Stored data:
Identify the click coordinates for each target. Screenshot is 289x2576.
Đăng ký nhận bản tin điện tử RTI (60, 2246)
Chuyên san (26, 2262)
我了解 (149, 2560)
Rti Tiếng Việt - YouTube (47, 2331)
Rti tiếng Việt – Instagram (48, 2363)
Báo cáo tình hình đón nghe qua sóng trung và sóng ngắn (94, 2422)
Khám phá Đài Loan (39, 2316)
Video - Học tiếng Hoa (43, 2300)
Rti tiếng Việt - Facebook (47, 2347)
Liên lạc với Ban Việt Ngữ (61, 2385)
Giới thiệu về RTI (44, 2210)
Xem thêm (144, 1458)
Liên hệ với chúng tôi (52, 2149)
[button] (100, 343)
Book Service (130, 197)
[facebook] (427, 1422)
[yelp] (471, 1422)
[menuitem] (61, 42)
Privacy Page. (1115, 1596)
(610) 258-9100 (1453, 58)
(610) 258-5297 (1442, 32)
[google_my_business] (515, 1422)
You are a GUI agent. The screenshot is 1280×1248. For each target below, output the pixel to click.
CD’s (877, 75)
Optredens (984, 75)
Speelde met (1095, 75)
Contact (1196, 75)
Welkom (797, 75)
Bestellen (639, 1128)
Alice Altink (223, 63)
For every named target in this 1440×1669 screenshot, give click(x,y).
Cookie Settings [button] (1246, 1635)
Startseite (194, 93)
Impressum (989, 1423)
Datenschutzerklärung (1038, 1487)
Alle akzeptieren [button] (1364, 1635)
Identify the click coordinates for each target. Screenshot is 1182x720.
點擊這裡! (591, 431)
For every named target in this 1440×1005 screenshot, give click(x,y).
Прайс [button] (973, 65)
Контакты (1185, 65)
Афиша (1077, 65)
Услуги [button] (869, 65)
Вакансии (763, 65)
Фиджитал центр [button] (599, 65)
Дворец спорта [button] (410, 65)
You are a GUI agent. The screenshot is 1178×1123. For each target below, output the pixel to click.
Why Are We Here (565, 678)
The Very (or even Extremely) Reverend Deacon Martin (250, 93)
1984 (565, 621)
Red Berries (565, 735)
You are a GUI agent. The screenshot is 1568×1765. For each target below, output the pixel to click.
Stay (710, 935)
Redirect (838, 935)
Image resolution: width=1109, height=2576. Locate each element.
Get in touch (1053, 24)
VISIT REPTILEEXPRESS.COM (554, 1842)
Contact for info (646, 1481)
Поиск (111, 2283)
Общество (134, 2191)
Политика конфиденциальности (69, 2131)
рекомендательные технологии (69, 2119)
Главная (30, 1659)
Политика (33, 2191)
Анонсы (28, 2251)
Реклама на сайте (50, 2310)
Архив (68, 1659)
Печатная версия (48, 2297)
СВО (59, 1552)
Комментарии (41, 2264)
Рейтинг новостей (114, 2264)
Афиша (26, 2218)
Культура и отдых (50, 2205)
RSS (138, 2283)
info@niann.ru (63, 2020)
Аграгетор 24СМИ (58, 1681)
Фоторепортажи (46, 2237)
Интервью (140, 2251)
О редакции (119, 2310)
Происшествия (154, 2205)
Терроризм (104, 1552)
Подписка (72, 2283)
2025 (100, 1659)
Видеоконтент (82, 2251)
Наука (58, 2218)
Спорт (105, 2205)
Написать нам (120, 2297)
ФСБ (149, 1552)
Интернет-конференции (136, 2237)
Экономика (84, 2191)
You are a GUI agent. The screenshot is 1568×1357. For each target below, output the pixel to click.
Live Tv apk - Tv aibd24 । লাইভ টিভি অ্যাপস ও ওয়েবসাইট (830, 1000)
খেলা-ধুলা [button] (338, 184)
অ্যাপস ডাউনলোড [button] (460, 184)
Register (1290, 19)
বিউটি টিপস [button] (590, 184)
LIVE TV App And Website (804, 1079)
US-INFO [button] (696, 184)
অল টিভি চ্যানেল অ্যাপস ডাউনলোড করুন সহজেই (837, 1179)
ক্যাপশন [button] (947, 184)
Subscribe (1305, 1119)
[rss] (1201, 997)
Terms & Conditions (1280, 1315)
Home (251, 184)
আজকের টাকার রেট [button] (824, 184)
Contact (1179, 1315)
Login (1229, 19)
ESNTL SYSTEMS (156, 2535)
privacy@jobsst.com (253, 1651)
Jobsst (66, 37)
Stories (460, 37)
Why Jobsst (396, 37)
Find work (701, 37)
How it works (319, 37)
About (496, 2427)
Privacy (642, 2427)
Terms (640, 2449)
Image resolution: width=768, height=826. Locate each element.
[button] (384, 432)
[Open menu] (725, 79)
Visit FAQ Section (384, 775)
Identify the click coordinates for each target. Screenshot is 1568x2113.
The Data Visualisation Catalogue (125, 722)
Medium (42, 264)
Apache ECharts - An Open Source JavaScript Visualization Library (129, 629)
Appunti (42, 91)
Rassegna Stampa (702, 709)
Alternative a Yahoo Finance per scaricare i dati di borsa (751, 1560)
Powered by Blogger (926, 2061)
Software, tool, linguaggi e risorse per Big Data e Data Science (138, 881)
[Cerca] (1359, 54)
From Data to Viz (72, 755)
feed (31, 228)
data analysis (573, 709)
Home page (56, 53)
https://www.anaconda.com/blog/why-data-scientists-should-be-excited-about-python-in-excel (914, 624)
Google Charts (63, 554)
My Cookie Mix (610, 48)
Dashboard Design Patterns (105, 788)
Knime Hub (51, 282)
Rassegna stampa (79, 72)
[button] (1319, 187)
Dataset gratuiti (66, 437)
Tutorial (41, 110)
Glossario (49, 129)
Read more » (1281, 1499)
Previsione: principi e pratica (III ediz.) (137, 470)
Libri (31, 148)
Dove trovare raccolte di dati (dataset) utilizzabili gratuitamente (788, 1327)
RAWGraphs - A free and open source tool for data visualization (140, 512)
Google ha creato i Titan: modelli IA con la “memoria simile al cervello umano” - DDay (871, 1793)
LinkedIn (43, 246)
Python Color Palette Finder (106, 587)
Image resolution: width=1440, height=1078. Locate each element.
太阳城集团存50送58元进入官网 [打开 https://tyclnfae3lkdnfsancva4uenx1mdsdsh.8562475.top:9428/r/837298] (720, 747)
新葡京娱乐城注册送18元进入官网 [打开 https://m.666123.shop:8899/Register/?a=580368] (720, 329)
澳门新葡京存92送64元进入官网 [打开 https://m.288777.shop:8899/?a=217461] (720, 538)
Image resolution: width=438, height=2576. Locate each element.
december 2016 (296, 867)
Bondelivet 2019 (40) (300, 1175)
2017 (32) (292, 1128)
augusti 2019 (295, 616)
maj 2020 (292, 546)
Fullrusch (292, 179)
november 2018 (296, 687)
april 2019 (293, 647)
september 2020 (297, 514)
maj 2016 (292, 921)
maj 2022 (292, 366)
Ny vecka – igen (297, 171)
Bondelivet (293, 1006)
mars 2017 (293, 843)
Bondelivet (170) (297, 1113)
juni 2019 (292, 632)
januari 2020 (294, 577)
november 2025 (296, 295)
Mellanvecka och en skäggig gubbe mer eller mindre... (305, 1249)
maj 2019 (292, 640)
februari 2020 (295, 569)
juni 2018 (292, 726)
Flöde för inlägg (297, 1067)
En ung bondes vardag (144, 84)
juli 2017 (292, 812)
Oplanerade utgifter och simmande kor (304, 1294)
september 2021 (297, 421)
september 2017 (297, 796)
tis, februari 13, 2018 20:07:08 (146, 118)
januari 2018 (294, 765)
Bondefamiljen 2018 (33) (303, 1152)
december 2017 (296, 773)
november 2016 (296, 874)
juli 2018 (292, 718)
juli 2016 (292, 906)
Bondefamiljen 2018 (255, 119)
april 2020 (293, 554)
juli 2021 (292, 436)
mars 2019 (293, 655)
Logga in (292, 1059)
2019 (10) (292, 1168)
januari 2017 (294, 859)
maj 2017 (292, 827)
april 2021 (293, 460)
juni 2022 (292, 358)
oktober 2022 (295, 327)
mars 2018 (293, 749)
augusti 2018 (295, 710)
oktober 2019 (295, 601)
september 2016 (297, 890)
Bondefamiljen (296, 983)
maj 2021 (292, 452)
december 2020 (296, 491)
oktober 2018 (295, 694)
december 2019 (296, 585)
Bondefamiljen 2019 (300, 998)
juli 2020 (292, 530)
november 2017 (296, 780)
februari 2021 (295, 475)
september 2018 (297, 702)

Your task:
Using the data above, report the number of lines that contain the string "shop", and only that number.

Output for this exercise:
2